BERT

Within this article, we are set to present an abridged account of our triumphant resolution of a financial sentiment classification conundrum utilizing Bidirectional Encoder Representations from Transformers (BERT). Notably, our approach propelled the state-of-the-art performance forward by an impressive margin of 15 percentage points. Furthermore, we are eager to extend the details of our production setup, source code, dataset, and comprehensive guidelines. These resources will empower you to effectively train and apply our financial sentiment classifier.

The rationale behind our endeavour is deeply rooted in Prosus’ stature as a prominent global technology investor. Our daily responsibilities encompass navigating an immense volume of information, primarily comprised of unstructured textual data. This wealth of data pertains to the sectors and companies that pique our interest. Amidst this continuous torrent of data, financial sentiment analysis emerges as a vital tool for directing our analysts’ attention.

Our initial observations quickly underscored the inadequacy of rudimentary approaches like bag-of-words. These techniques tend to overlook critical contextual nuances within the text. Our challenge was to delve deeper into the financial landscape, comprehending the nuances that differentiate positive from negative sentiments from a financial standpoint.

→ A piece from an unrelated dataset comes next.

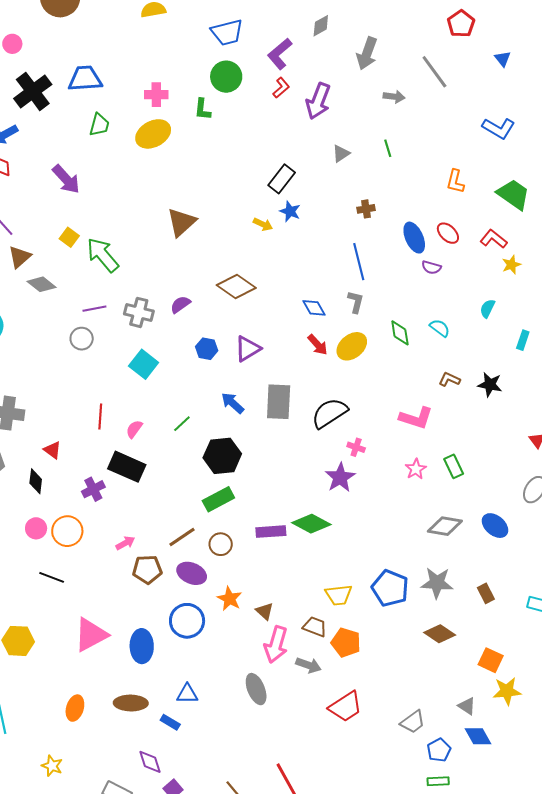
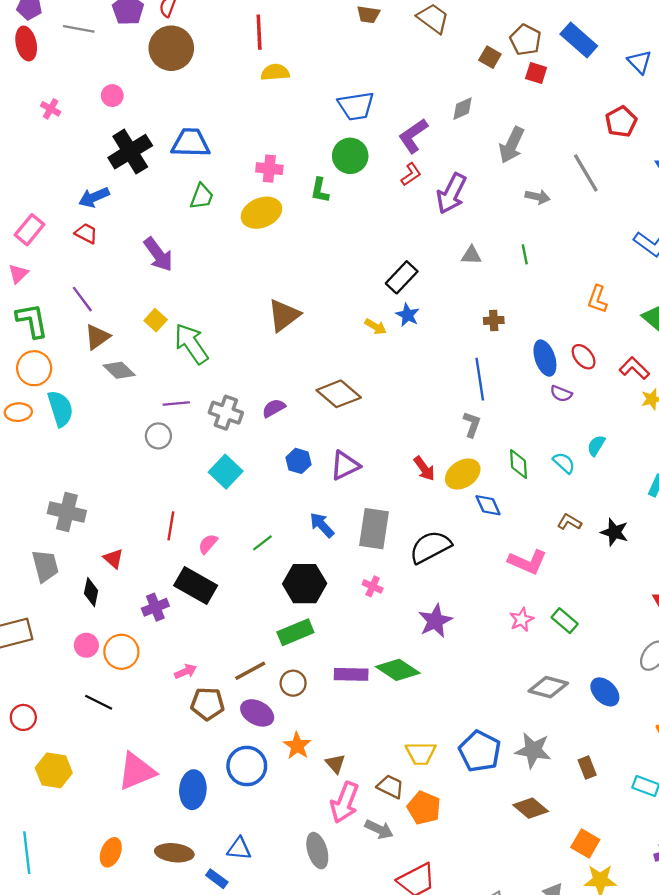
gray triangle: (341, 154) -> (471, 255), turned 30
blue diamond: (314, 308) -> (488, 505), moved
cyan semicircle: (487, 309) -> (596, 446), moved
pink cross: (356, 447) -> (373, 586), moved
green rectangle: (454, 466) -> (565, 621), turned -30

A New Chapter in Natural Language Processing

If we were to confront this challenge around 2017, we’d have been compelled to devise a tailor-made model and commence training from the ground up. In such a scenario, the demand for substantial volumes of accurately labelled data would have been imperative to achieve even moderately satisfactory performance levels. However, sourcing high-quality labelled data is no mean feat, particularly within a specialized realm such as finance, where expertise is a prerequisite and certainly not easily attainable.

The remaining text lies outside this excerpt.